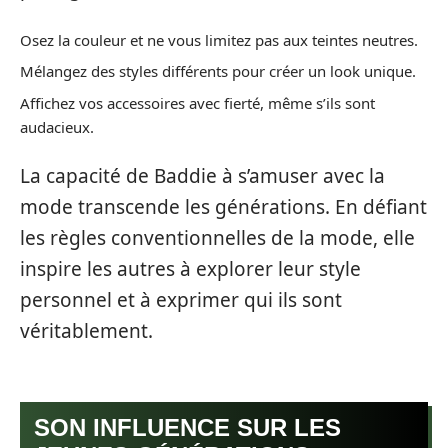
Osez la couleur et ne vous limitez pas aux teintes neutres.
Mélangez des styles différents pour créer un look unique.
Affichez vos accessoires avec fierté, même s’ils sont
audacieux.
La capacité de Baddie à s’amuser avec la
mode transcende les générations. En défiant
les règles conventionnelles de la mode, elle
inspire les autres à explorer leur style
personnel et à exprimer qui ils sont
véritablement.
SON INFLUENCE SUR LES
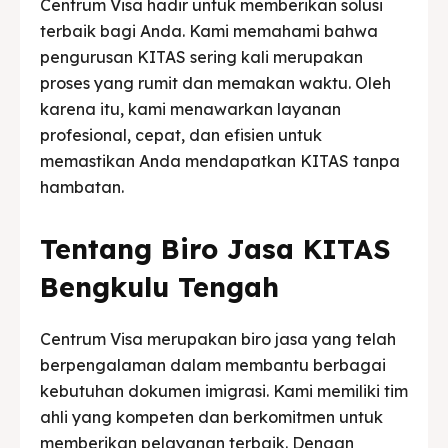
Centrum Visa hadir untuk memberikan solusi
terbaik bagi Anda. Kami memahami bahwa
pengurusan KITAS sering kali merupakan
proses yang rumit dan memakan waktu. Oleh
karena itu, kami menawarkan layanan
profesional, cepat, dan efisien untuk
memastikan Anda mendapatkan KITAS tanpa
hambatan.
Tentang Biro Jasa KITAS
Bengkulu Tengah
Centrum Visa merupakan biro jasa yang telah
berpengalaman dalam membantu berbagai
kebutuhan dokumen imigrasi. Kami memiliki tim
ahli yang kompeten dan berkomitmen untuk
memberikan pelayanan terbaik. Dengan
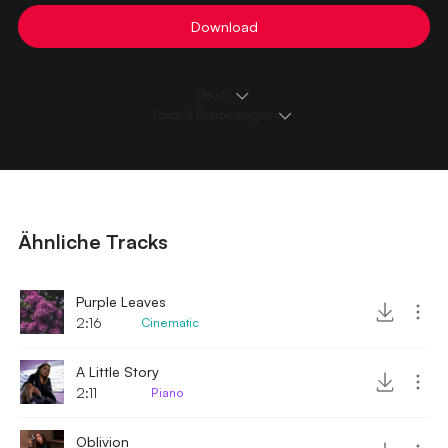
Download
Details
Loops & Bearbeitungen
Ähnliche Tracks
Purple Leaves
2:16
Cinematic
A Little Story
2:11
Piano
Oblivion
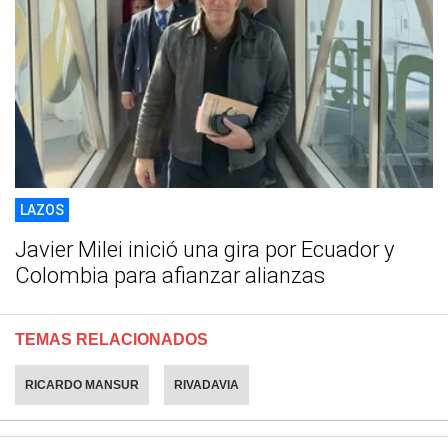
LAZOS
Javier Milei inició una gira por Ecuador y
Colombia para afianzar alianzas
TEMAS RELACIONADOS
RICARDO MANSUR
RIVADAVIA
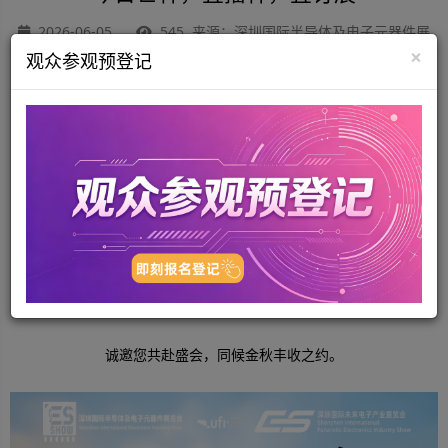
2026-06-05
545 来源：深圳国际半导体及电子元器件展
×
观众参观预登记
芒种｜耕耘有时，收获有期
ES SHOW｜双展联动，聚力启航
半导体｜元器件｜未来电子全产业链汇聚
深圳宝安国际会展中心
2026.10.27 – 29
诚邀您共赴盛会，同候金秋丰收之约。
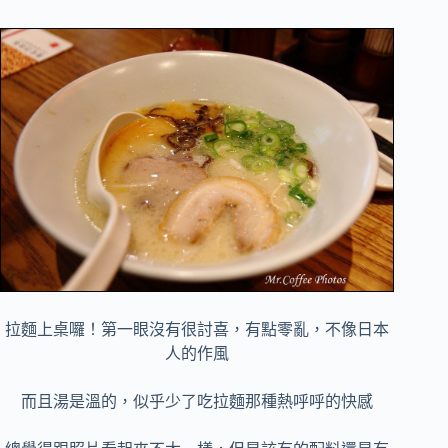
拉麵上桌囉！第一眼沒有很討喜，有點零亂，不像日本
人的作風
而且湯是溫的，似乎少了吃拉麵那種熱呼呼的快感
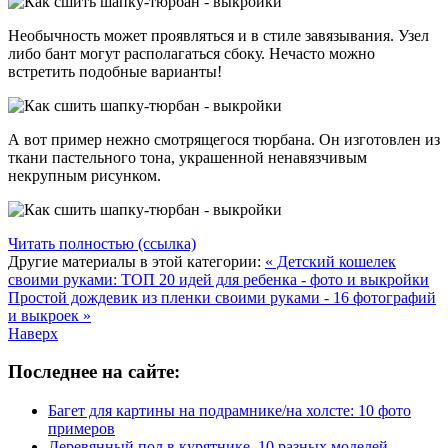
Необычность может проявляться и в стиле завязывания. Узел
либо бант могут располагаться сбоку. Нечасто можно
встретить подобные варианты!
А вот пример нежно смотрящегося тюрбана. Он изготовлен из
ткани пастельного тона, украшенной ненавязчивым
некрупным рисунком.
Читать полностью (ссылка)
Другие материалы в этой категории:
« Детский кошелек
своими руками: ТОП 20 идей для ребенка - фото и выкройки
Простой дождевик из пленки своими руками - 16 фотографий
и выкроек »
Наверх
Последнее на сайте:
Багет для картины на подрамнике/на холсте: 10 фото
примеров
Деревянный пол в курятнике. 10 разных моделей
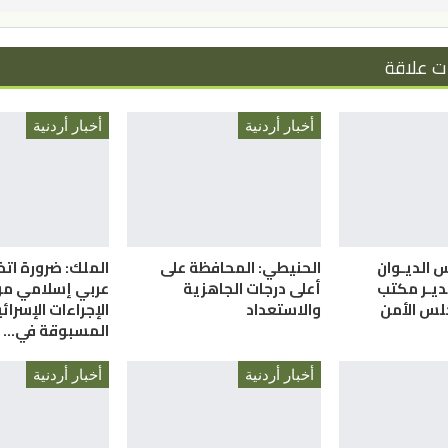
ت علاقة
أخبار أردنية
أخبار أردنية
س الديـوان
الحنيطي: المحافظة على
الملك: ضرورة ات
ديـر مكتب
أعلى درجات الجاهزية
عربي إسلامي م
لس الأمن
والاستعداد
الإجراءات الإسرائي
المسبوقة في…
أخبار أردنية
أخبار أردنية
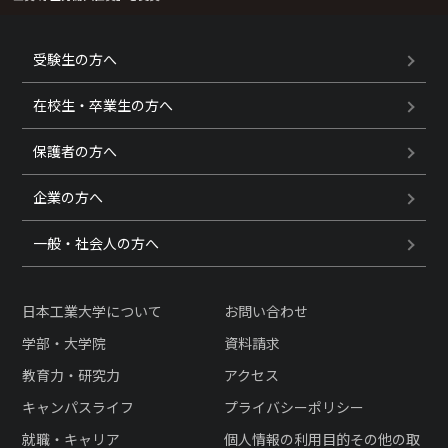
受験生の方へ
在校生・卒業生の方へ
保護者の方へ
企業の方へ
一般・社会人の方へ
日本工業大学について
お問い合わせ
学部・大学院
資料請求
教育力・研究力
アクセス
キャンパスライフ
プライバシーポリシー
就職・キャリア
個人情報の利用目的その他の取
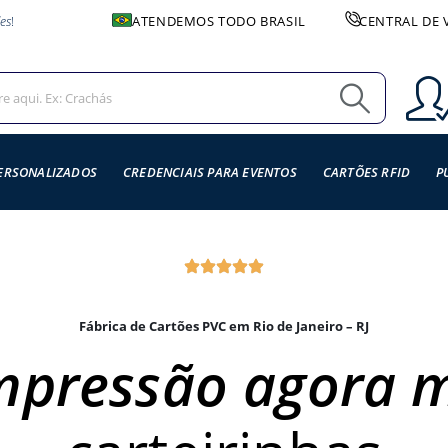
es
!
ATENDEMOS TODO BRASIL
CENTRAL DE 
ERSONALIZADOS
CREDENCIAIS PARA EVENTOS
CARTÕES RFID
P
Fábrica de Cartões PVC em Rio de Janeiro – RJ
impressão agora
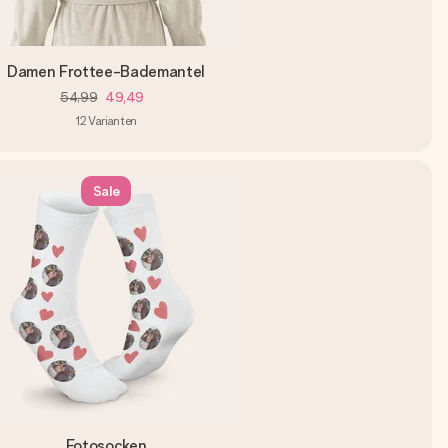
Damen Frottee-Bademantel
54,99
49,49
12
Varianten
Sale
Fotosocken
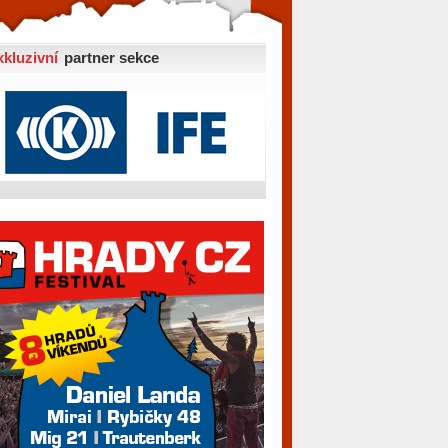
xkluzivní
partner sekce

──────────────────────────────

Print exactly the line containing "impressão agora" and every line after it through the final line above, and leave all pictures out.

impressão agora
Damen Frottee-Bademantel
54,99
49,49
12
Varianten
Sale
Fotosocken
xkluzivní
partner sekce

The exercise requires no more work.